I don't think AI will take over, as it is not really capable of
out-of-band thinking. AI cannot solve a problem which hasn't been
defined. For example, you can get AI to perhaps streamline a process or
design, make it more efficient, but it won't come to the realisation
that the thing you are trying to do, may not be necessary after all. So
AI would have to do something it is not capable of at the moment, coming
to new realisations and acting on that information.
>
The threat from AI I think is more how we act. I see a danger where we
trust AI, and treat it like it is a superintelligence, and we use it as
a crutch to make desicions, which turn out to be poor, suboptimal
decisions.
>
current models may not be able to, but there is an exponential
curve we are riding.
What we have seen is better models because they have more data. But
there is a leap to be made to get them to think out of band. This is a
very different type of program, and now where I think the A.I. path is
leading to at the moment.
>
Machines can't think, and programs can't think.
And most of programmers involved with creating AI can't think clearly either
(or at least they're pushing the agenda of their masters). Garbage in,
garbage out. (Remember when Google had to pull part of their AI imaging
because it was so DEI that it was completely incapable of producing white
Nazis or Vikings.) That's how AI "works" when it's programmed by the Woke.
The sad part is that Debian seems to be going in that direction too.
Lunduke just revealed it today. Regardless of their code of conduct,
paid internship offers for Debian are asking Whites and Asians not to
apply. Strangely, Ubuntu, of all distributions, seems to be one of the
least woke.
I don't know where Linux Mint stands here. But it shouldn't be too surprising
that Ubuntu is less Woke. For one, they're a company that's trying to earn a
profit and, two, they're not a U.S. based company.
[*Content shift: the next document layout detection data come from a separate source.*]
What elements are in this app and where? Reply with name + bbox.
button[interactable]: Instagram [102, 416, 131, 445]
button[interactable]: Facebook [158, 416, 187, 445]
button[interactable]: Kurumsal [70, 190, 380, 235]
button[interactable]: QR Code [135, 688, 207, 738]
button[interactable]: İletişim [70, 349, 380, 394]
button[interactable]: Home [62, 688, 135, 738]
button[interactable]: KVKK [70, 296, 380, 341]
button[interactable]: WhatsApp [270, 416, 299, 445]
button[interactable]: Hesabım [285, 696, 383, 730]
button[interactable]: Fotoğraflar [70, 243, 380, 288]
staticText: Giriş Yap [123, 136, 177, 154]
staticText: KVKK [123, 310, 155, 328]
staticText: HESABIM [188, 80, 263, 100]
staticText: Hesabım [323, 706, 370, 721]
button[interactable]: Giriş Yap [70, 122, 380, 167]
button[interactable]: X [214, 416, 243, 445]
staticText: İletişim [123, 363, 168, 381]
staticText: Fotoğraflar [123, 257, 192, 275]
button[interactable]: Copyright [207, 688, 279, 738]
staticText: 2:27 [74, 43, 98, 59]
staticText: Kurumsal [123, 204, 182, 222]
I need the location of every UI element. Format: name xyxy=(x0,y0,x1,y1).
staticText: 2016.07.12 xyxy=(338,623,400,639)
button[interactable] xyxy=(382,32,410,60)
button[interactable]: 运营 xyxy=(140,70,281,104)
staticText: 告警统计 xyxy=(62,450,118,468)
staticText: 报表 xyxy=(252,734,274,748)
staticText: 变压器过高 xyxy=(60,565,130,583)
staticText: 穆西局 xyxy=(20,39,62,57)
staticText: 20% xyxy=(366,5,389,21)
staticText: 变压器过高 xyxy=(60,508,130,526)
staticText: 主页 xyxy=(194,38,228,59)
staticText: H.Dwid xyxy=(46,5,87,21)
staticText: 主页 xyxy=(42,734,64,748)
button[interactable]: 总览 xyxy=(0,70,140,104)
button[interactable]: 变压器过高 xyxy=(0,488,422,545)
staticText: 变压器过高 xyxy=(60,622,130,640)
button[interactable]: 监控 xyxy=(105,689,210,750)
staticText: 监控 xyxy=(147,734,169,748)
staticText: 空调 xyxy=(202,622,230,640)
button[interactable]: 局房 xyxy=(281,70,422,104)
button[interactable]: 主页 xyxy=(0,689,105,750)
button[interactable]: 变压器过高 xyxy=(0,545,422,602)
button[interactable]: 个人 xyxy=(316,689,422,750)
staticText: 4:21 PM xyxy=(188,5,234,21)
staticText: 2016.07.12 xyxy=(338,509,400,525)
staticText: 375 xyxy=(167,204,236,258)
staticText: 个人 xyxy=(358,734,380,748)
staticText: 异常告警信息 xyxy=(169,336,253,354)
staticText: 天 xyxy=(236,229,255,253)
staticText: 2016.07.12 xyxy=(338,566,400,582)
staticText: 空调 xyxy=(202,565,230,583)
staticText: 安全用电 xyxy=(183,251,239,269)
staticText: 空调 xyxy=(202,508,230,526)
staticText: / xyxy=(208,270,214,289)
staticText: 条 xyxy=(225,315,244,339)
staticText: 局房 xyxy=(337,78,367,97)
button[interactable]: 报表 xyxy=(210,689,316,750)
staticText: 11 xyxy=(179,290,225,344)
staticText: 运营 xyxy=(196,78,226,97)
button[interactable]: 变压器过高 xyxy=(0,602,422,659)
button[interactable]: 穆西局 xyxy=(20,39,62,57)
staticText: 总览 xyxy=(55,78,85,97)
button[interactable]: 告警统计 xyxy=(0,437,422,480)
South Africa doesn't seem
too keen on the Woke crap. At least they're independent of the U.S. and
Europe in several areas. And they are part of BRICS.
Those last three were selling points when I was looking for the right
distribution. I've come to terms with the fact that my experience in
Linux is not likely to be stellar at all times, but I want to be as
self-sufficient as possible and Windows doesn't factor into that
equation. Right now, Kubuntu 24.04 is doing the job. I'll probably have
a few freezes here and there, but so far I can enable S3 on my machine
and _not_ have it use a ridiculous amount of battery power upon wake
unlike Windows, I am completely rid of Edge, I don't need to run an
application at all times just to limit my battery charge, the game I
play the most runs beautifully, I can easily split screen for use in the
class, etc.. If I don't want to be spied on, want to keep my machine for
near a decade and don't want to crash on simple things like opening an
image file, Linux will be fine.
>
I'm crossing fingers that I don't go nuts in the next few weeks.